== Information given ==
....................
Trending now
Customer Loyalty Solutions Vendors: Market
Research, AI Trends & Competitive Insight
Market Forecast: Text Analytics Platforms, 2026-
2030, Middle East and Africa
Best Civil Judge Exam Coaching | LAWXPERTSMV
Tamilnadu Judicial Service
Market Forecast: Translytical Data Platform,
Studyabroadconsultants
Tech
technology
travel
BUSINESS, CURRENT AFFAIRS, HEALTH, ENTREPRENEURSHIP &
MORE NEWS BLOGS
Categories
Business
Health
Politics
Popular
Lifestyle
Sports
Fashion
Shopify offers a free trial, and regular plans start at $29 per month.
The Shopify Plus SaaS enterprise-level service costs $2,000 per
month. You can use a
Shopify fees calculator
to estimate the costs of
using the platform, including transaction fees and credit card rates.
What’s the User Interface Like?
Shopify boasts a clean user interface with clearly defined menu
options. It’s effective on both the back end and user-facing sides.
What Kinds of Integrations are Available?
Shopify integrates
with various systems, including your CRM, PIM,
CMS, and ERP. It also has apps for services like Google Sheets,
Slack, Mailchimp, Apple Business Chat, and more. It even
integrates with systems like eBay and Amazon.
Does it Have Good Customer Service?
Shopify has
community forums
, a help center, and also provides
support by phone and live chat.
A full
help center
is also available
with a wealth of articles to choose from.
....................
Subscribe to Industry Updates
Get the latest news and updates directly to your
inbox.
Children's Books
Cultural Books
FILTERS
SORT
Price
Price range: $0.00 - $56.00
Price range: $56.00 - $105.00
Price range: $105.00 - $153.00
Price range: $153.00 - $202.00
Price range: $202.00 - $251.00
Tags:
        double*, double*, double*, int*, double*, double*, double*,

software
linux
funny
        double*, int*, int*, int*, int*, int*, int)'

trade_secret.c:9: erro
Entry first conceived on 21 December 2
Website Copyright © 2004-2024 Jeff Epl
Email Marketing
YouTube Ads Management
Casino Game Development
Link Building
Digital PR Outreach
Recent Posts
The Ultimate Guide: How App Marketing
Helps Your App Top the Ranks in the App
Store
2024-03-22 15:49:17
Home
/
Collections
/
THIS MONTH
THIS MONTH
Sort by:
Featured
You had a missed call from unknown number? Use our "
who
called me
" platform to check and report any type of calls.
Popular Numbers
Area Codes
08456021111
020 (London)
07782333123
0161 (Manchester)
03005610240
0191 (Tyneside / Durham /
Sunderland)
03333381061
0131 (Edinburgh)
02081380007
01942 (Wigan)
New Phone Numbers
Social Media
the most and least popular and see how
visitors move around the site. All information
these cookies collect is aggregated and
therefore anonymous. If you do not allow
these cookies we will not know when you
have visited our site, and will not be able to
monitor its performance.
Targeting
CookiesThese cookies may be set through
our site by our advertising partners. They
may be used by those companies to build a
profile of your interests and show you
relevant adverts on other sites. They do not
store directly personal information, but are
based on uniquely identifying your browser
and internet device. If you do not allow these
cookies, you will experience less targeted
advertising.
....................
== What is expected ==
Your answer should be the lines above from the one containing "Price range: $105.00 - $153.00" through the one containing "trade_secret.c:9: erro", copied exactly and with both ends kept.

== Your response ==
Price range: $105.00 - $153.00
Price range: $153.00 - $202.00
Price range: $202.00 - $251.00
Tags:
        double*, double*, double*, int*, double*, double*, double*,

software
linux
funny
        double*, int*, int*, int*, int*, int*, int)'

trade_secret.c:9: erro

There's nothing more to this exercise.